Arius is depicted as a devil-like figure in human form. He lures Jakki, with the temptation of immediate financial support for his impending nuptials, as well as the assurance of unlimited prosperity in the future. However, Arius sets a rigorous term for the loan arrangement, outlining that if Jakki is unable to fulfill the repayment, both Jakki and his wife will face the prospect of physical and spiritual servitude under his control. In an attempt to influence Jakki's decisions regarding his wedding arrangements, Arius advises against holding the ceremony in a church and wearing religious symbols like the brown scapular. He further suggests to Puddu, the bride of Jakki, to contemplate substituting her scapular with a diamond necklace. In addition to his significant role in the primary conflict of the play, Arius conveys his anti-Christian philosophical beliefs by discussing various ideologies such as Materialism, Spiritualism, Rationalism, Egoism, Atheism, Pantheism, Fetishism, Bolshevism, Socialism, Communism, and Casteism. The source of Arius' own name is also linked to the historical Christian heresy of Arianism.

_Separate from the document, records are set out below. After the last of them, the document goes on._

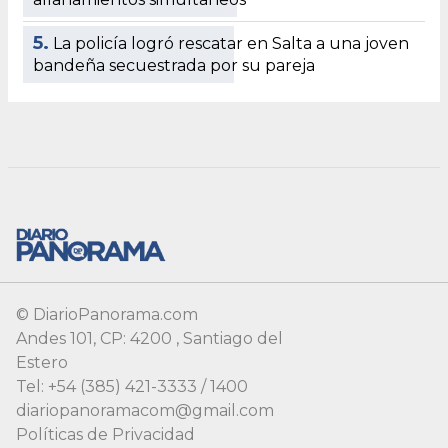
5.
La policía logró rescatar en Salta a una joven
bandeña secuestrada por su pareja
© DiarioPanorama.com
Andes 101, CP: 4200 , Santiago del
Estero
Tel: +54 (385) 421-3333 / 1400
diariopanoramacom@gmail.com
Políticas de Privacidad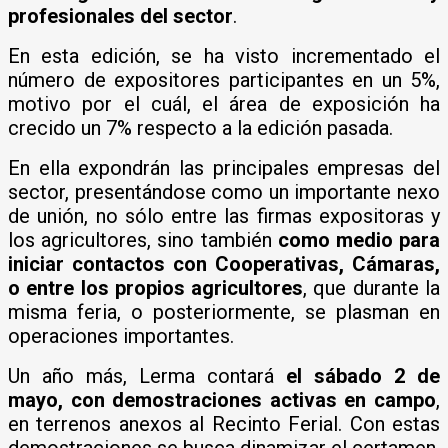
profesionales del sector
.
En esta edición, se ha visto incrementado el
número de expositores participantes en un 5%,
motivo por el cuál, el área de exposición ha
crecido un 7% respecto a la edición pasada.
En ella expondrán las principales empresas del
sector, presentándose como un importante nexo
de unión, no sólo entre las firmas expositoras y
los agricultores, sino también
como medio para
iniciar contactos con Cooperativas, Cámaras,
o entre los propios agricultores
, que durante la
misma feria, o posteriormente, se plasman en
operaciones importantes.
Un año más, Lerma contará
el sábado 2 de
mayo, con demostraciones activas en campo
,
en terrenos anexos al Recinto Ferial. Con estas
demostraciones se busca dinamizar el certamen,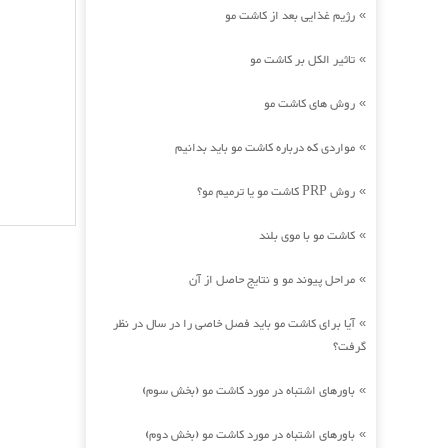
رژیم غذایی بعد از کاشت مو
»
تاثیر الکل بر کاشت مو
»
روش های کاشت مو
»
مواردی که درباره کاشت مو باید بدانیم
»
روش PRP کاشت مو یا ترمیم مو؟
»
کاشت مو با موی بلند
»
مراحل پیوند مو و نتایج حاصل از آن
»
آیا برای کاشت مو باید فصل خاصی را در سال در نظر
»
گرفت؟
باورهای اشتباه در مورد کاشت مو (بخش سوم)
»
باورهای اشتباه در مورد کاشت مو (بخش دوم)
»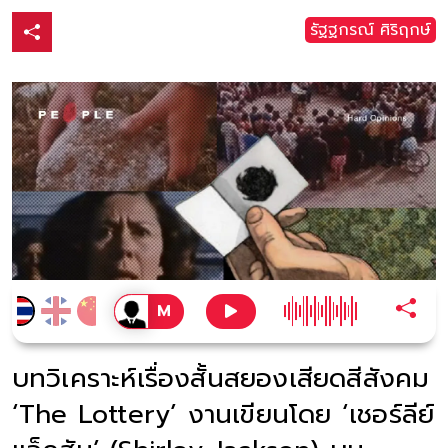
รัฐฐกรณ์ ศิริฤกษ์
บทวิเคราะห์เรื่องสั้นสยองเสียดสีสังคม
‘The Lottery’ งานเขียนโดย ‘เชอร์ลีย์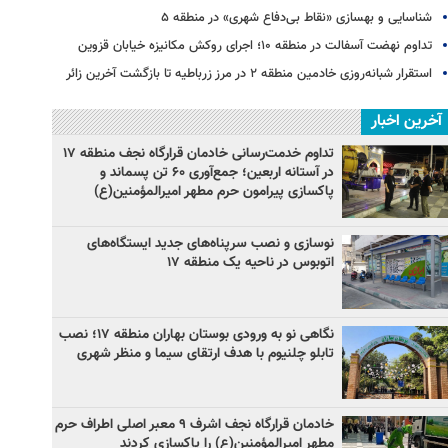
شناسایی و بهسازی «نقاط بی‌دفاع شهری» در منطقه ۵
تداوم نهضت آسفالت در منطقه ۱۰؛ اجرای روکش مکانیزه خیابان قزوین
استقرار شبانه‌روزی خادمین منطقه ۲ در مرز زرباطیه تا بازگشت آخرین زائر
آخرین اخبار
تداوم خدمت‌رسانی خادمان قرارگاه نجف منطقه ۱۷
در آستانه اربعین؛ جمع‌آوری ۶۰ تن پسماند و
پاکسازی پیرامون حرم مطهر امیرالمؤمنین(ع)
نوسازی و نصب سرپناه‌های جدید ایستگاه‌های
اتوبوس در ناحیه یک منطقه ۱۷
نگاهی نو به ورودی بوستان بهاران منطقه ۱۷؛ نصب
تابلو چلنیوم با هدف ارتقای سیما و منظر شهری
خادمان قرارگاه نجف اشرف ۹ معبر اصلی اطراف حرم
مطهر امیرالمؤمنین(ع) را پاکسازی کردند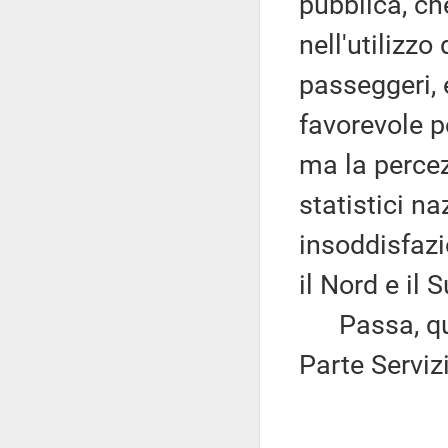
pubblica, ch
nell'utilizzo
passeggeri, 
favorevole pe
ma la percezi
statistici na
insoddisfazio
il Nord e il 
Passa, quind
Parte Serviz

In contrast, Puddu, the wife of Jakki, is as an uneducated woman steadfast in her religious beliefs. She remains unwavering in her spiritual convictions, resisting the advances of Arius. During confrontations with Arius, Puddu emerges victorious. During a crucial juncture, Arius compels Roque to carry out the action of stabbing Jakki. Puddu implores for divine intervention through her prayers. Yet, when Jakki exposes the brown scapular he wears on his chest, Roque hesitates. Subsequently, Puddu reveals her own scapular. The presence of these religious emblems prompts both Arius and Roque to hastily retreat out of fear. This occurrence highlights the value of the religious faith that the priest had imbued in Puddu during her membership in the spiritual confraternity. Her commitment to her beliefs ultimately triumphs over the corrupt forces represented by Arius and Roque.

==Legacy==
In 2014, on the occasion of Goa Liberation Day, the Goa Philatelic and Numismatics Society (GPNS) released a commemorative postal cover as part of the GOAPEX 2014 philatelic exhibition. The cover displayed an illustration depicting a moment from Kunbi Jakki, according to GPNS president Dr. M. R. Ramesh Kumar. Also in same month of December, Goa-based writer Willy Goes authored a novel in the Konkani language named Kapaz Jaki, drawing inspiration from the work Kunbi Jakki.